One of the many things I loved about teaching self-defense at Home Alive was witnessing the generative creativity people tapped into when sharing ideas, stories, visions, and imaginations of fierce, playful and even fun self-defense strategies. It was inspiring and humbling to hold space for people to let go of fear and move into possibility. Play is not something people necessarily associate with a self-defense class. However, play, fun, and curiosity are essential for developing flexible, adaptable and ultimately more practical strategies for safety and community care.
It was not always easy for people to access play in self-defense classes. Participants often came to Home Alive fearful of being hurt, of being hurt again, and terrified of not being able to defend themselves or keep each other safe. One of the ways Home Alive classes’ interrupted fear and embodied play and fun was through exercises that demonstrated the multifaceted and imaginative ways people defend themselves. This approach demystified self-defense and supported notions of community care by highlighting ways people support and take care of one another without any “expert training”.
For example, when a student asked, “What should you do if someone grabs you like this?” teaching an actual grab release was secondary to using the question as an opportunity to expand people’s focus (which was narrow and laser like on the grab), and to engage in curious exploration of opportunities and contexts: Who is doing the grabbing? Where is the grabbling taking place? What is the nature of the relationship? What is the nature of the grab? What is the goal of the person being grabbed? What is the goal of the person grabbing? Are there social factors like power and privilege, access and ability to consider? What else is happening around the people? What other things are going on with their bodies? Faces? Are they sitting or standing, walking or moving? Are there other people around? Are they at work? In a home? On a bus? At a party? In a meeting? If there are other people around, who are they? Friends? Strangers? Coworkers? Team members? Officemates?
Having participants explore the multiplicity of context interrupts the notion that there is one (right) way to defend one’s self. These exercise also expand discussions of self-defense to include social constructs and community engagement. In addition, people were encouraged to generate a wide range of options together demonstrating for one another their creativity, diversity, adaptability and humor, all of which are central to community care.

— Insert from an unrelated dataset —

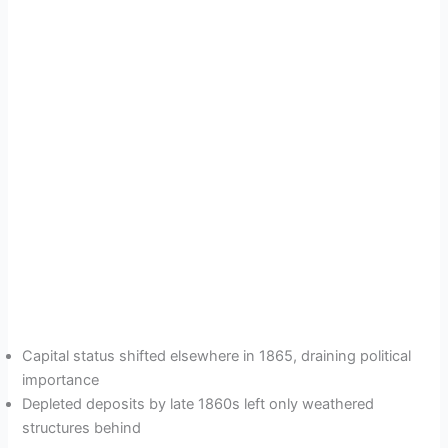
Capital status shifted elsewhere in 1865, draining political
importance
Depleted deposits by late 1860s left only weathered
structures behind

Community care is about understanding that the way someone protects themselves or sets a boundary may not only be wildly different from the way you would, but may seem unsafe, uncomfortable or even inconceivable. We must support people in their individual approaches to self-defense, boundary setting, safety and self-care, even if we disagree with them. All of us cannot and will not set boundaries in the same way. Not all self-defense strategies are accessible, possible or desirable for every body. Mainstream posits that there are specific and correct ways people should defend themselves, such as checklists and safety tips, are weaponized through victim blaming. In addition, these types of approaches to safety inevitably ignore, or minimize how race, class, gender, ability, and age inform how people navigate the world, how they are perceived, what kinds of violence they are likely to face and what access to social/individual/community resources may be available.
Rather than narrow options, community care endeavors to expand the ranges of options. When we deeply accept that safety, self-defense and even what constitutes violence and abuse will mean different things to different communities at different times, then we create spaciousness and room for all kinds of boundaries. If a self-defense class teaches that calling the police is a good, acceptable, reasonable and safe response to harassment the needs of entire communities who do not experience police presence as safe are ignored. The class also looses out on expanding imaginations about other kinds of responses, such as: community accountability groups, informal support networks, bystander trainings, police/law enforcement accountability projects, education curricula, or public forums.
Another way options are narrowed is by assuming vulnerability is universal. Home Alive held a class where people came dressed in the clothing they wore for a night out on the town. Some participants wore very high heels. There were questions about the choice to wear such shoes and even concerns about me as an instructor “condoning” someone wearing high heel shoes in situations where someone might have to defend themselves. The belief that high heels make someone more vulnerable is a myth. People can and do defend themselves in all kinds of outfits and footwear. This gendered myth rooted in misogyny conflates high heels with vulnerability, is stranger focused, and able-bodied centric, assuming the person will not be able to successfully defend themselves or escape unless they wearing “sensible” shoes.
At it’s best, community care broadens the frame, language and dialogue about safety, offering multiple and sometimes conflicting options for self-defense. Community care interrupts victim blaming and interweaves individual and communal safety. Most importantly community care centers those whom are the most blamed, most shamed, and marginalized, not as victims to be taught how to keep themselves safe, but as leaders who can widen the lens of safety to include their stories and experiences as vibrant, creative as well as playful and fun ways of defending ourselves and defending one another.